The mysterious device has not been officially announced yet, however Altman told Salesforce CEO Marc Benioff That it will soon be “unreasonable not to integrate intelligence into every product and service.”
a Game of Thrones battle for AI dominance
Given the capabilities of AI, some technology experts believe that AI-powered personal devices could be the successor technology to the iPhone and become the new computing device we use in our daily lives.
like brad stone, The author of two books about Jeff Bezos and Amazon, recently said: “More than 15 years after the introduction of the iPhone, ChatGPT and other generative AI services may soon form the basis for a new kind of device and a very different kind of device.” Interaction between humans and computers.”
Technology leaders may be betting big on AI hardware, in part because the hardware could play a “key role” in the evolution of AI, said Dan Ives, a technology analyst at Wedbush Securities.
“Altman, Nadella, Zuckerberg, Cook and Jassy all know that the devices will be a gateway to consumer AI technology,” Ives told Insider. “Software is the hearts and lungs of AI while hardware is the arms and legs.”
In fact, Ives believes it’s “now or never” that big tech companies must capitalize on the AI arms race because the “Game of Thrones battle for AI dominance” is already “catalysing major investments, partnerships, and product launches.”
The year 2024 is expected to be the year of the “launching pad” for artificial intelligence.

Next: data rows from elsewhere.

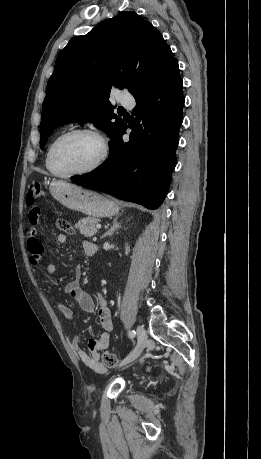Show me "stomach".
Here are the masks:
<instances>
[{
  "label": "stomach",
  "instance_id": "1",
  "mask_svg": "<svg viewBox=\"0 0 261 459\" xmlns=\"http://www.w3.org/2000/svg\"><path fill=\"white\" fill-rule=\"evenodd\" d=\"M50 193L63 206L90 217H111L119 212L115 201L65 181L51 182Z\"/></svg>",
  "mask_w": 261,
  "mask_h": 459
}]
</instances>
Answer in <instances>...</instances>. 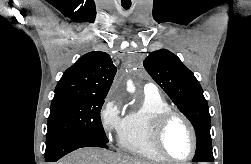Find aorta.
Wrapping results in <instances>:
<instances>
[{
  "label": "aorta",
  "instance_id": "1",
  "mask_svg": "<svg viewBox=\"0 0 251 164\" xmlns=\"http://www.w3.org/2000/svg\"><path fill=\"white\" fill-rule=\"evenodd\" d=\"M127 89H128L129 92H134V90H135V87L133 86L131 81H128Z\"/></svg>",
  "mask_w": 251,
  "mask_h": 164
}]
</instances>
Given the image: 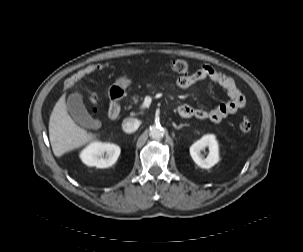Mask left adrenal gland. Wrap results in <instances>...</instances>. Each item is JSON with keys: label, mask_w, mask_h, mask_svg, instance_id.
<instances>
[{"label": "left adrenal gland", "mask_w": 303, "mask_h": 252, "mask_svg": "<svg viewBox=\"0 0 303 252\" xmlns=\"http://www.w3.org/2000/svg\"><path fill=\"white\" fill-rule=\"evenodd\" d=\"M184 126H188V124H180V125H176L175 123H173V127L175 128V129H180V128H182V127H184Z\"/></svg>", "instance_id": "a2214340"}]
</instances>
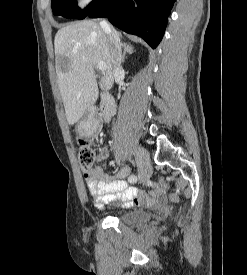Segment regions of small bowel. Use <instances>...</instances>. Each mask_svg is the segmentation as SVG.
<instances>
[{
    "label": "small bowel",
    "instance_id": "c3829d8e",
    "mask_svg": "<svg viewBox=\"0 0 247 275\" xmlns=\"http://www.w3.org/2000/svg\"><path fill=\"white\" fill-rule=\"evenodd\" d=\"M95 126V123H92ZM109 157L107 149H100L97 157L98 162H102ZM130 173L128 167H124L114 175L105 173L100 167H96L84 174V182L95 205L103 207L105 204L113 202L119 198L126 200L125 206L131 205H151L164 200L166 186L163 183L149 181V190L143 191L128 187L124 180Z\"/></svg>",
    "mask_w": 247,
    "mask_h": 275
}]
</instances>
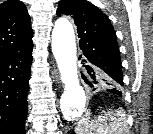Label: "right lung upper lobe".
<instances>
[{"label": "right lung upper lobe", "mask_w": 153, "mask_h": 134, "mask_svg": "<svg viewBox=\"0 0 153 134\" xmlns=\"http://www.w3.org/2000/svg\"><path fill=\"white\" fill-rule=\"evenodd\" d=\"M31 21L23 2L7 0L0 4V58L33 45Z\"/></svg>", "instance_id": "right-lung-upper-lobe-1"}]
</instances>
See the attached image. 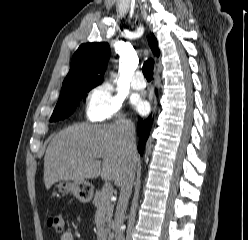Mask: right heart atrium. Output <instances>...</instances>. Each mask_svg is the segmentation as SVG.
I'll return each mask as SVG.
<instances>
[{"mask_svg": "<svg viewBox=\"0 0 248 240\" xmlns=\"http://www.w3.org/2000/svg\"><path fill=\"white\" fill-rule=\"evenodd\" d=\"M123 99L115 95L106 83L88 90L85 97V115L94 122L122 118Z\"/></svg>", "mask_w": 248, "mask_h": 240, "instance_id": "1", "label": "right heart atrium"}]
</instances>
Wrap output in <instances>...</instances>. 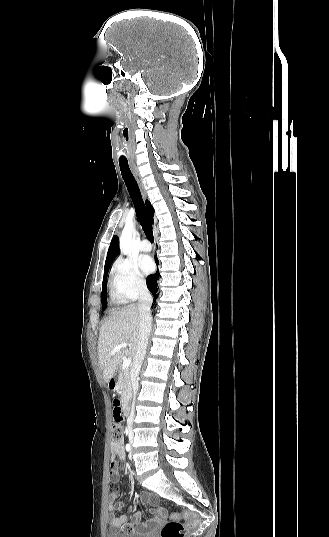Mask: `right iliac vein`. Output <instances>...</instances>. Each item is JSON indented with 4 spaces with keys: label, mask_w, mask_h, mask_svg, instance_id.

Getting people off their iPhones is going to be tough
But others are more skeptical about whether AI devices could one day become as popular and revolutionary as the iPhone.
“Personally, I don’t find it likely that a separate class of AI devices will survive in the long term,” said Thomas Hay, a professor at the University of Wisconsin-Milwaukee, who researches the history of the technology and co-authored a paper. The 2021 book is titled “A New History of Modern Computing.”
AI is “more branding than anything else” — a marketing tactic, he told Insider, that companies have historically used to raise money and promote research — and iPhone users may continue to stick with the already established tool as Apple develops new iterations of the iPhone with… Artificial intelligence features.
“Siri has been one of the core capabilities of the iPhone for a long time, and local speech processing and other AI-branded activities have applications that have justified the need for annual smartphone hardware upgrades for several years now,” Hay said. “Therefore, in the short term, the AI trend seems likely to enhance smartphone dominance.”
Although the “smaller, lighter, more energy-efficient technologies” behind smartphones have “opened up other product opportunities” such as smartwatches with fitness tracking capabilities, he believes personal AI devices will fail several times before they “succeed.” the end”. “Because some wearables, like Google Glass, fail.
Ives, the technology analyst, agrees with Hay. Although he said that AI hardware innovations represent “the golden goose for technology players in the next decade along with software,” he does not believe all of them will be successful.
However, despite the impressive AI capabilities, Hai said that smartphones may still be easier for the average consumer to use than AI devices, meaning that personal AI devices may take some time to gain public interest.
After all, there is a ChatGPT app available for iPhone and Android.
“Honestly, carrying a phone is not a burden, and there will still be a lot of things that will be easier to do than using glasses, a watch, or an earpiece — no matter how much AI dust you throw on them,” Hay said.
“I’d give smartphone mainstream dominance at least another decade.”